Bioequivalence and Bioavailability Forum • Misusing PowerTOST for superiority?

Misusing PowerTOST for superiority? [Power / Sample Size]

posted by Helmut – Vienna, Austria, 2011-11-27 18:46 (5323 d 23:05 ago) – Posting: # 7738
Views: 11,693

Hi Jamesmartinn!

❝ […] They replied asking me to take the weekend to try once more - the interview went very well and they seemed to like me. I have to submit something tomorrow.

❝

❝ I'm really starting to think that these questions were vague on purpose? I'm wondering if they want me to respond back by saying additional information is required (for example, alpha = 0.05, or 0.01? for these questions?)

Difficult to perform such a kind of telediagnosis across the pond. Either they purposely asked catch questions (OK) or they think that these questions make sense (bad).
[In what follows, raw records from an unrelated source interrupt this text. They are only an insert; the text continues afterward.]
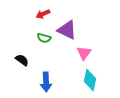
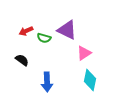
red arrow: moved 17 px left, 17 px down
pink triangle: rotated 21 degrees clockwise
blue arrow: moved 1 px right
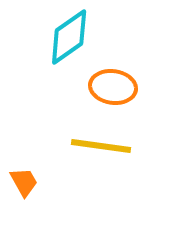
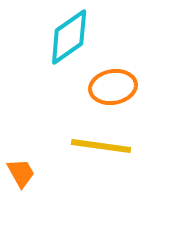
orange ellipse: rotated 18 degrees counterclockwise
orange trapezoid: moved 3 px left, 9 px up
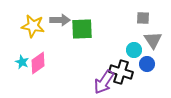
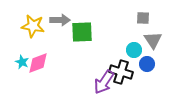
green square: moved 3 px down
pink diamond: rotated 15 degrees clockwise
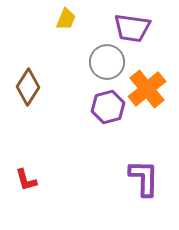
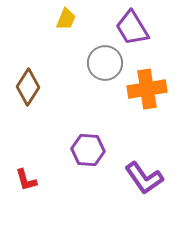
purple trapezoid: rotated 51 degrees clockwise
gray circle: moved 2 px left, 1 px down
orange cross: rotated 30 degrees clockwise
purple hexagon: moved 20 px left, 43 px down; rotated 20 degrees clockwise
purple L-shape: rotated 144 degrees clockwise
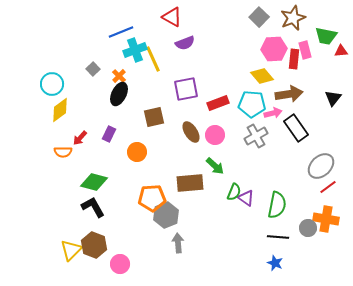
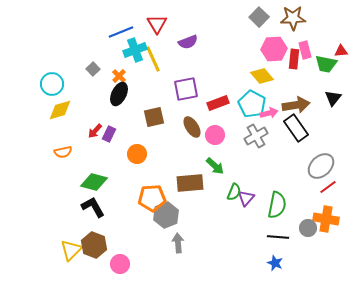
red triangle at (172, 17): moved 15 px left, 7 px down; rotated 30 degrees clockwise
brown star at (293, 18): rotated 20 degrees clockwise
green trapezoid at (326, 36): moved 28 px down
purple semicircle at (185, 43): moved 3 px right, 1 px up
brown arrow at (289, 94): moved 7 px right, 11 px down
cyan pentagon at (252, 104): rotated 24 degrees clockwise
yellow diamond at (60, 110): rotated 20 degrees clockwise
pink arrow at (273, 113): moved 4 px left
brown ellipse at (191, 132): moved 1 px right, 5 px up
red arrow at (80, 138): moved 15 px right, 7 px up
orange semicircle at (63, 152): rotated 12 degrees counterclockwise
orange circle at (137, 152): moved 2 px down
purple triangle at (246, 198): rotated 36 degrees clockwise
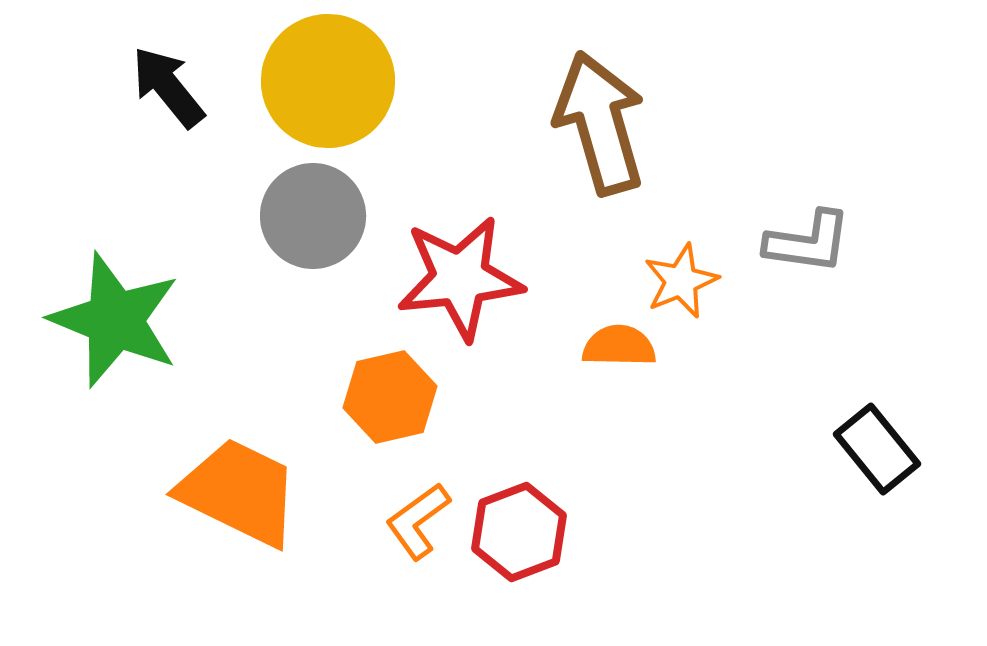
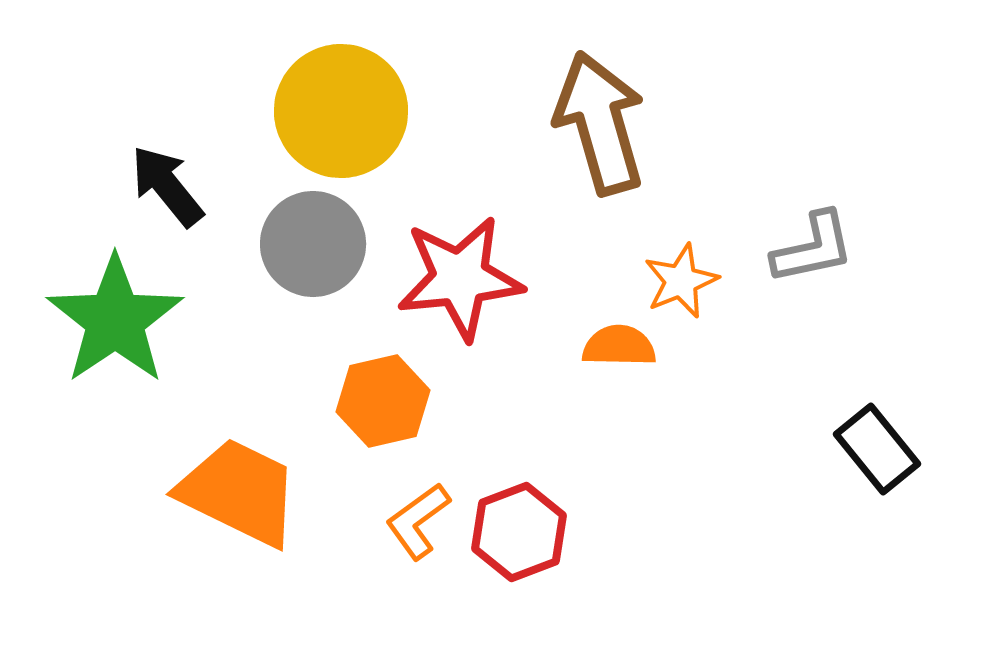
yellow circle: moved 13 px right, 30 px down
black arrow: moved 1 px left, 99 px down
gray circle: moved 28 px down
gray L-shape: moved 5 px right, 6 px down; rotated 20 degrees counterclockwise
green star: rotated 16 degrees clockwise
orange hexagon: moved 7 px left, 4 px down
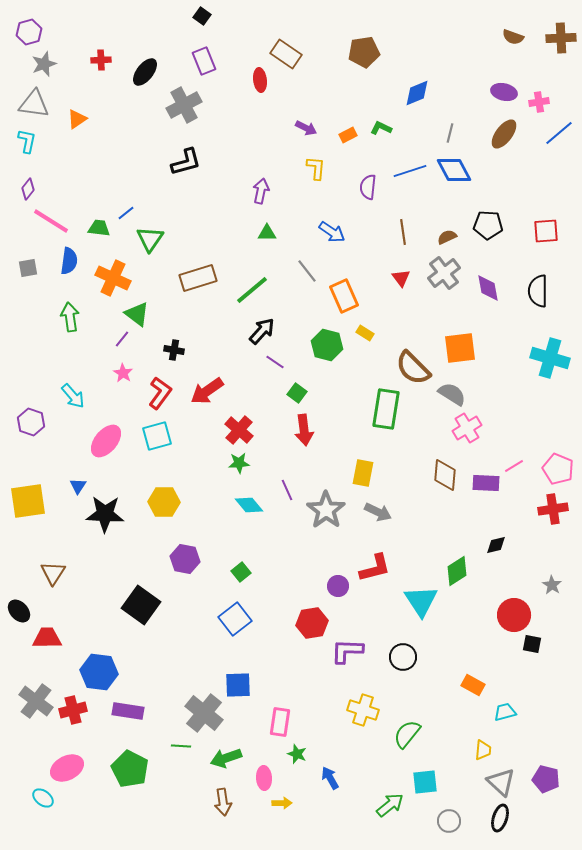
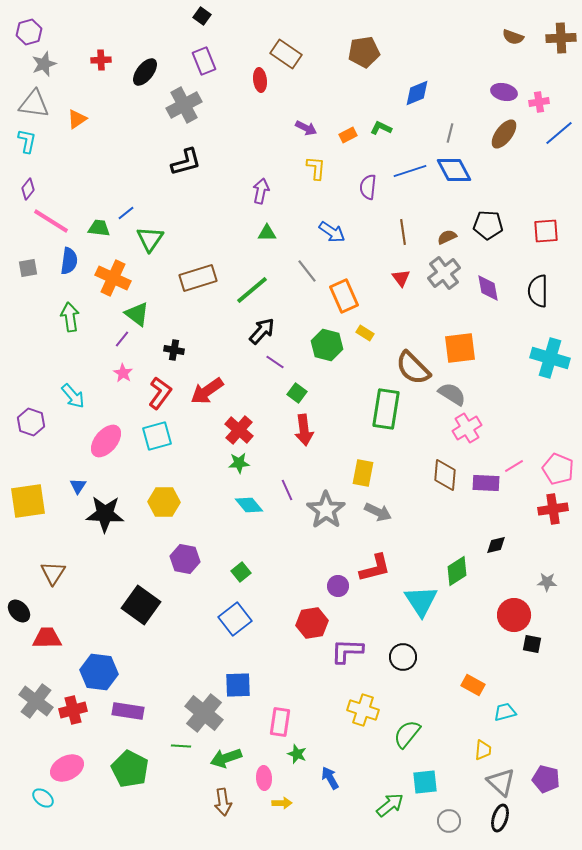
gray star at (552, 585): moved 5 px left, 3 px up; rotated 30 degrees counterclockwise
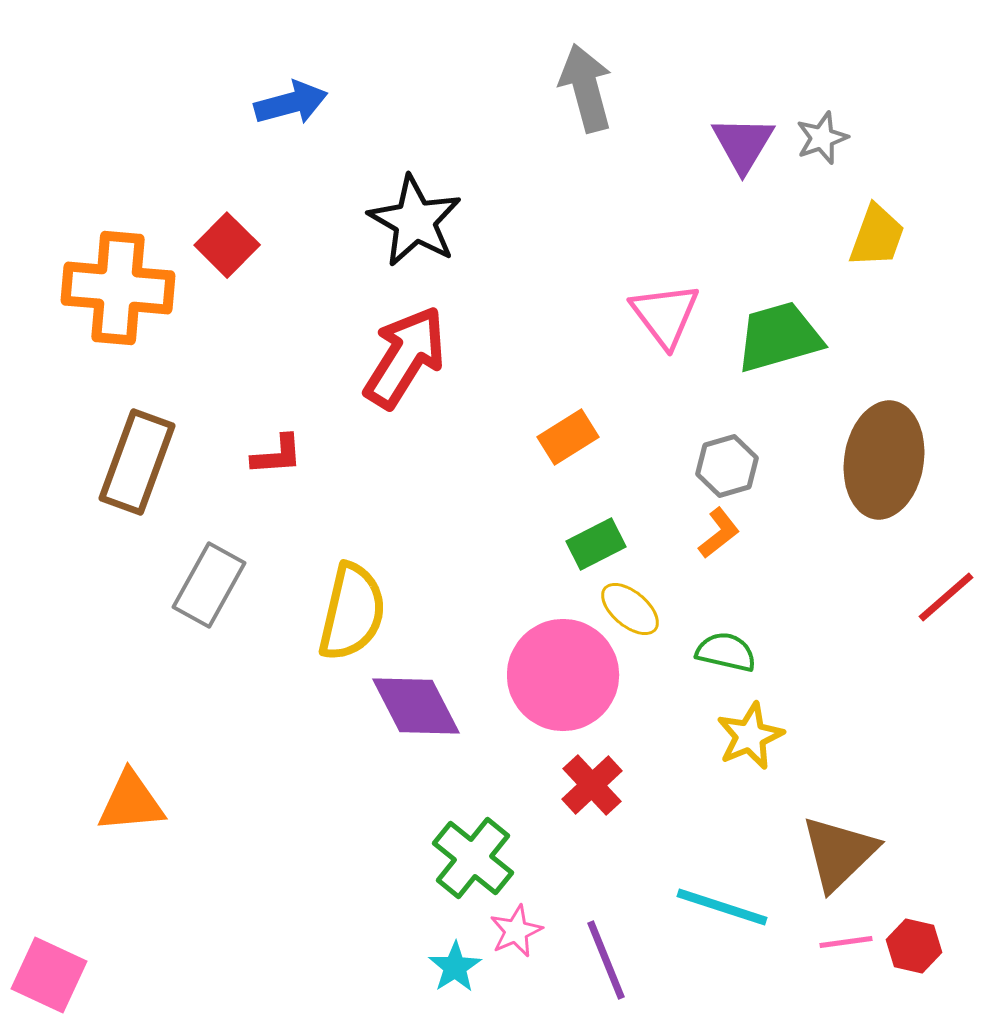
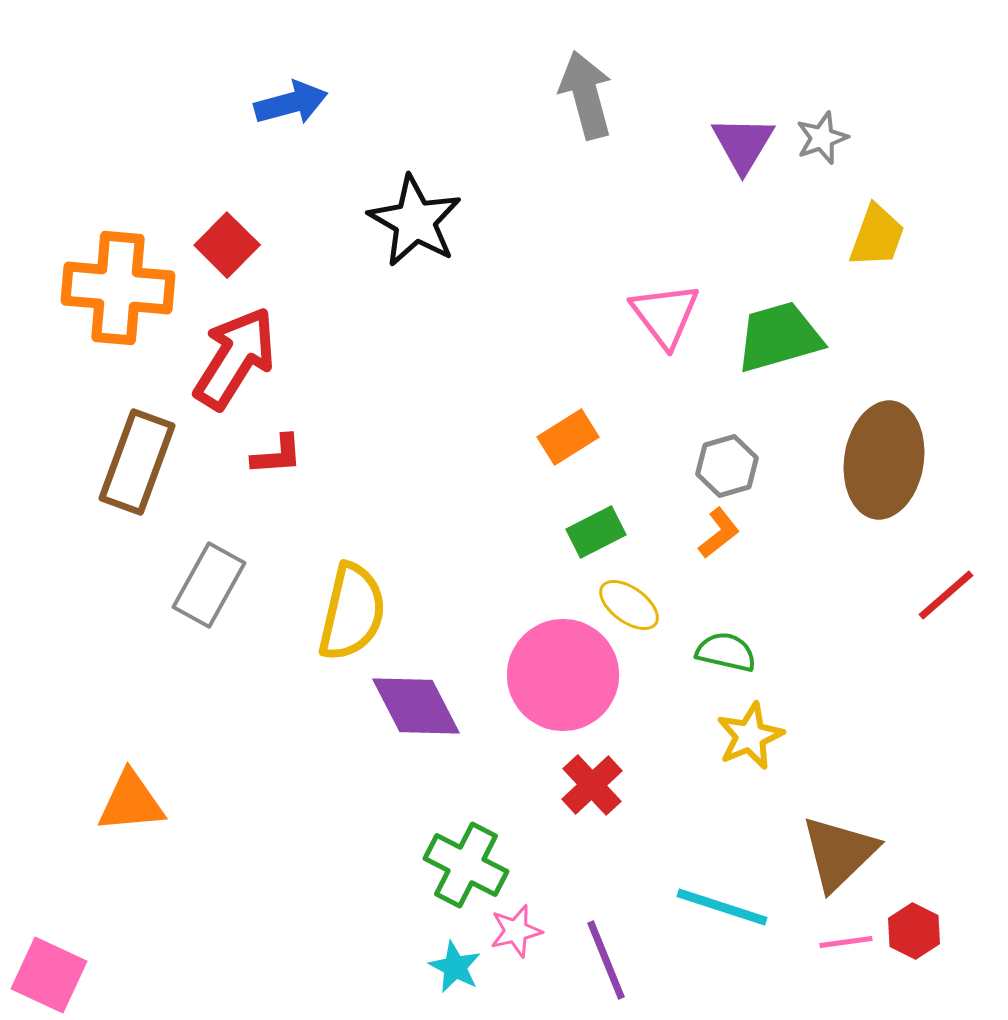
gray arrow: moved 7 px down
red arrow: moved 170 px left, 1 px down
green rectangle: moved 12 px up
red line: moved 2 px up
yellow ellipse: moved 1 px left, 4 px up; rotated 4 degrees counterclockwise
green cross: moved 7 px left, 7 px down; rotated 12 degrees counterclockwise
pink star: rotated 10 degrees clockwise
red hexagon: moved 15 px up; rotated 14 degrees clockwise
cyan star: rotated 12 degrees counterclockwise
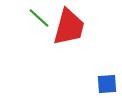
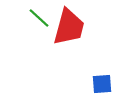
blue square: moved 5 px left
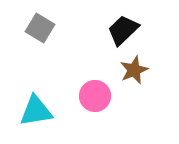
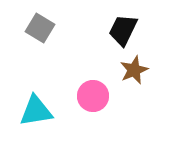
black trapezoid: rotated 20 degrees counterclockwise
pink circle: moved 2 px left
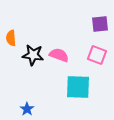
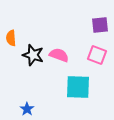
purple square: moved 1 px down
black star: rotated 10 degrees clockwise
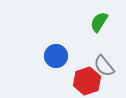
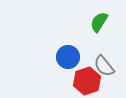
blue circle: moved 12 px right, 1 px down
In the latter case be prepared for a hard every day work life.

❝ In regards to the CV study, I'm going to try to locate the Chow and Liu source, it seems my best bet.

Since time is running out: Check your inbox. :-D

❝ For the last question, as you stated, I have no idea what the goal of the study was. What I posted in green text was literally what I got. Given that limited information (2 treatments, 1 Placebo), what would be the most likely purpose (superiority, inferiority, equivalence) ? I'm guessing which ever it is, it's in reference to the placebo group.

We can only guess. The most likely scenarios IMHO are:

Superiority case: A vs. placebo and B vs. placebo. Target of the study is to select the ‘better’ treatment.
Equivalence case: A vs. B, internal validation (superiority of both to placebo)

❝ I'm going to do a few scenarios for that question. However, the whole '20% difference between treatments' as an effect size really throws me off.

In power calculations we need Δ – the clinically relevant difference. In bioequivalence it was set in the early 1980s to 20% (by convention!). It might be narrower or wider as well. For NTIDs (narrow therapeutic index drugs) it’s 10% and in some regulations for HVDs/HVDPs (highly variable drugs / drug products) 25% or even 30%. Since AUC and C_max follow a lognormal distribution we apply a multiplicative model (or an additive one on logs); therefore the conventional acceptance range in log-scale is [ln(1-Δ), ln(1/(1-Δ))] = [-0.2231, +0.2231]. These limits are symmetrical around zero and back-transformed we get 80–125%. The data of the third question don’t look like coming from a BE study. I would guess that’s a ‘classical’ clinical trial, parallel design, untransformed data.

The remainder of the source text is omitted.